'Oct manufacturing PMI contraction shows stagflationary situation'
Despite contraction in manufacturing sector for the last three months, inflationary pressures continue to rise sharply, indicating stagflation-type scenario in the economy, a report said on Friday.
Mumbai: Despite contraction in manufacturing sector for the last three months, inflationary pressures continue to rise sharply, indicating stagflation-type scenario in the economy, a report said on Friday.
"Even with a negative output gap, inflationary pressures are rising sharply, suggesting a stagflation-type scenario in the economy," Nomura said in a report today.
HSBC's manufacturing Purchasing Managers Index (PMI) for October stood at 49.6, unchanged from September, indicating contraction in activities as it is below 50. This is the third consecutive month of contraction in the PMI.
HSBC's chief economist for India and Asean, Leif Eskesen said: "Input price inflation accelerated further despite the weak growth backdrop, as the effects of the depreciated exchange rate continue to pass through."
Nomura said the input price index in October rose to a 16-month high of 64.5 from 63.5 in September, continuing the steep uptrend of the last four to five months.
The rupee also has appreciated over the past two months, yet the continued rise in input costs suggests broader cost pressures, the report said.
The output price index rose to 55.3 from 51.1, suggesting that firms have started to pass higher input costs on to consumers to protect margins, the report said.
Nomura said with the manufacturing PMI averaging at 49.4 in Q3, the October data suggests that Q4 is also starting on a weaker note.
"Exports and agriculture growth will be a tailwind, but domestic consumption and investment are likely to remain weak due to pro-cyclical fiscal and monetary policies," the report said.
Nomura said it expects that growth may not fall much, but neither will it rise substantially, indicating a very prolonged period of sub-par growth.
HSBC's manufacturing PMI said reflective of a sustained reduction in order books, manufacturers lowered their production volumes in October.
Export orders rose to 52.3 in October from 46.2 in September, due to a weaker rupee and improved external demand.
However, domestic new orders fell to 48.9 in October from 49.6 in September, remaining in the sub-50 contraction zone for a fifth consecutive month, the report said.
"Domestic demand remains weak, but cyclone Phailin also led to lower orders this month," Nomura said.
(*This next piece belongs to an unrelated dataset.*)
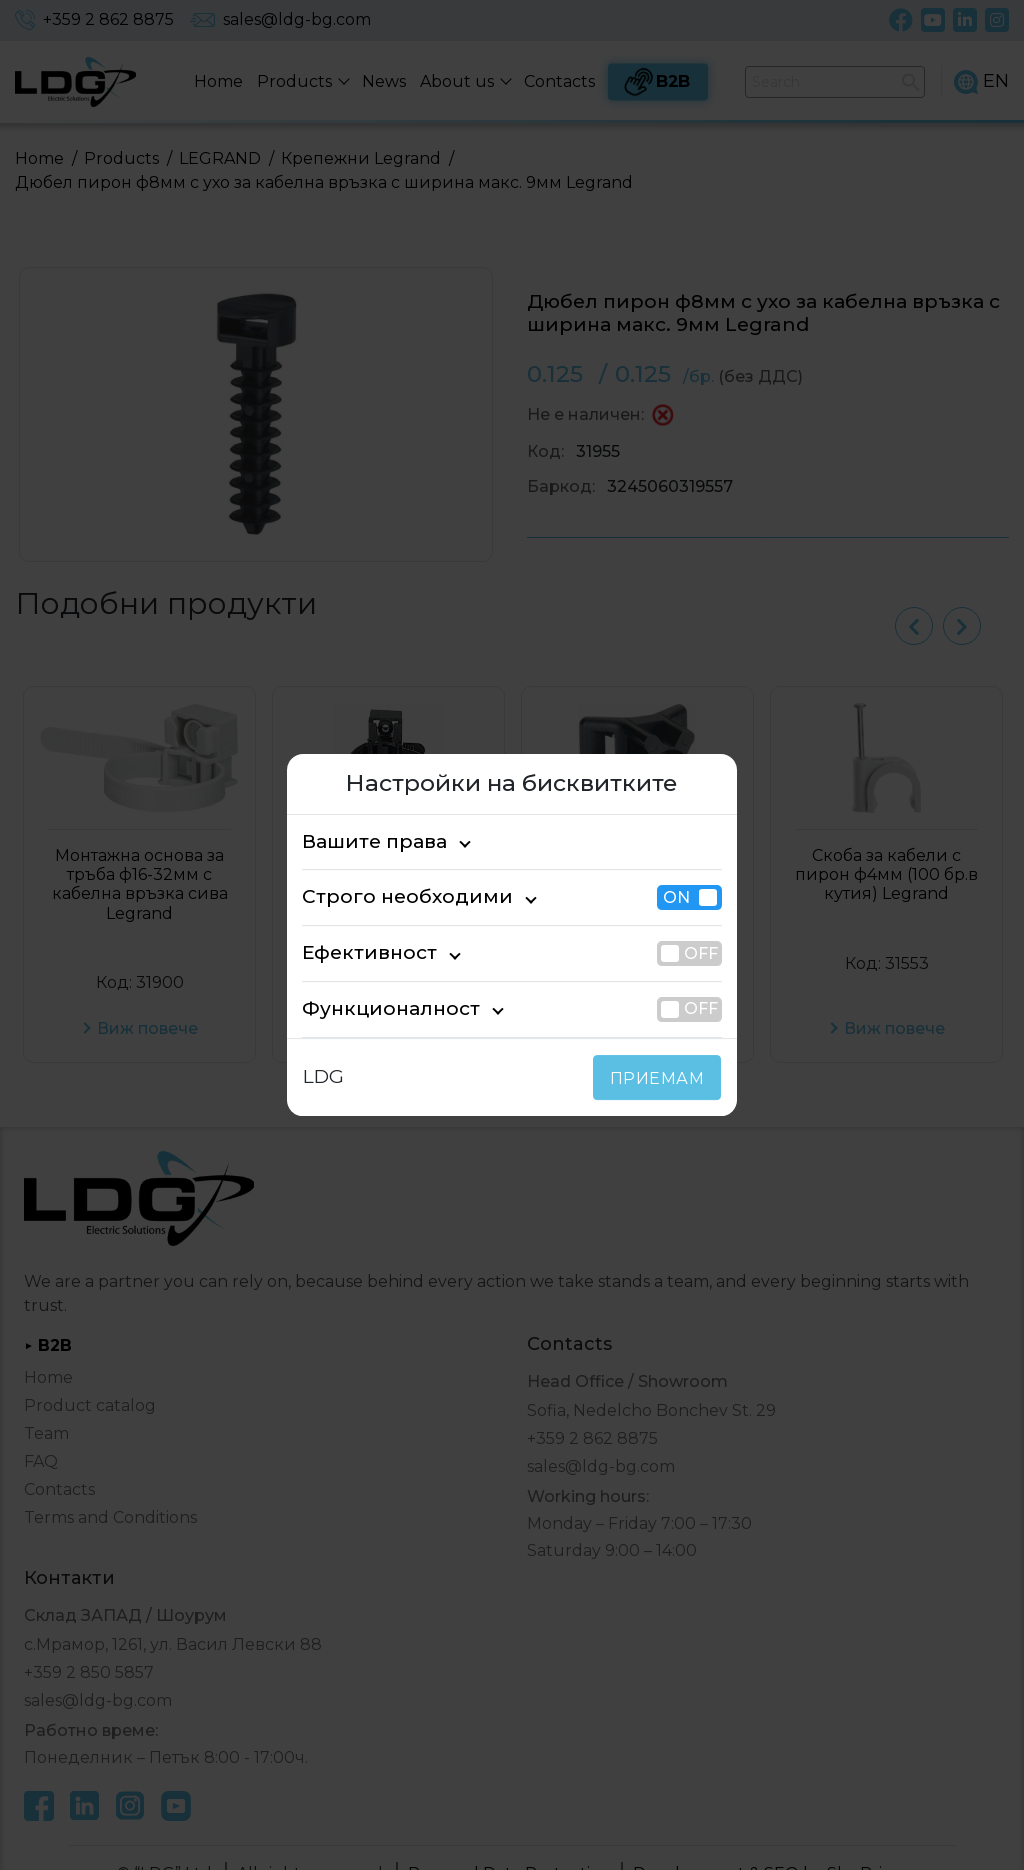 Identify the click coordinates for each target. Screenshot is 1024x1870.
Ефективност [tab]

Even as new orders fell, inventories rose in October.
"As a result, the new orders-to-inventory ratio fell to 0.94 in October, the lowest since January 2009, from 0.98 in September, suggesting scope for manufacturing output to be cut further as firms may need to destock inventory if demand does not recover," Nomura said.
The report said despite lower new orders, backlogs of work rose to 52.6 in October from 50.7 in September, due to power cuts.